### Exercise requirements:
The records below must be copied out completely and exactly.

+===+

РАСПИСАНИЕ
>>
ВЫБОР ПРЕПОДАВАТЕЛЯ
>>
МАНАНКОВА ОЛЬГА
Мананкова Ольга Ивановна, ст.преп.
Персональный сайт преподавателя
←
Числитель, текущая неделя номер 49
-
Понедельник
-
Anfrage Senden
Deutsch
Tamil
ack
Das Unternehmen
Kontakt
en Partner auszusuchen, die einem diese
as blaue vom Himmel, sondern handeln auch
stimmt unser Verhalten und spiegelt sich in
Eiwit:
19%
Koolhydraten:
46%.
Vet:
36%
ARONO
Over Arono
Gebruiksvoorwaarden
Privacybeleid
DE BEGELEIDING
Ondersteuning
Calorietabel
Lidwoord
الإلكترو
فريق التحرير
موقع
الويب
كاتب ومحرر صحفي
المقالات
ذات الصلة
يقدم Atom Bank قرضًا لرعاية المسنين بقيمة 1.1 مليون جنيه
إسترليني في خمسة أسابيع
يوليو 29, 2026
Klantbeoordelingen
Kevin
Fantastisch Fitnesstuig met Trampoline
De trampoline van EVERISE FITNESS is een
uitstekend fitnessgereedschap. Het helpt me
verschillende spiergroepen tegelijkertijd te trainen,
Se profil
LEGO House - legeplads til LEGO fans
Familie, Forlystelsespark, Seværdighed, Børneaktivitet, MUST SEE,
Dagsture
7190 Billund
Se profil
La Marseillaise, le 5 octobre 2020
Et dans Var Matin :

+===+

### Response area:
РАСПИСАНИЕ
>>
ВЫБОР ПРЕПОДАВАТЕЛЯ
>>
МАНАНКОВА ОЛЬГА
Мананкова Ольга Ивановна, ст.преп.
Персональный сайт преподавателя
←
Числитель, текущая неделя номер 49
-
Понедельник
-
Anfrage Senden
Deutsch
Tamil
ack
Das Unternehmen
Kontakt
en Partner auszusuchen, die einem diese
as blaue vom Himmel, sondern handeln auch
stimmt unser Verhalten und spiegelt sich in
Eiwit:
19%
Koolhydraten:
46%.
Vet:
36%
ARONO
Over Arono
Gebruiksvoorwaarden
Privacybeleid
DE BEGELEIDING
Ondersteuning
Calorietabel
Lidwoord
الإلكترو
فريق التحرير
موقع
الويب
كاتب ومحرر صحفي
المقالات
ذات الصلة
يقدم Atom Bank قرضًا لرعاية المسنين بقيمة 1.1 مليون جنيه
إسترليني في خمسة أسابيع
يوليو 29, 2026
Klantbeoordelingen
Kevin
Fantastisch Fitnesstuig met Trampoline
De trampoline van EVERISE FITNESS is een
uitstekend fitnessgereedschap. Het helpt me
verschillende spiergroepen tegelijkertijd te trainen,
Se profil
LEGO House - legeplads til LEGO fans
Familie, Forlystelsespark, Seværdighed, Børneaktivitet, MUST SEE,
Dagsture
7190 Billund
Se profil
La Marseillaise, le 5 octobre 2020
Et dans Var Matin :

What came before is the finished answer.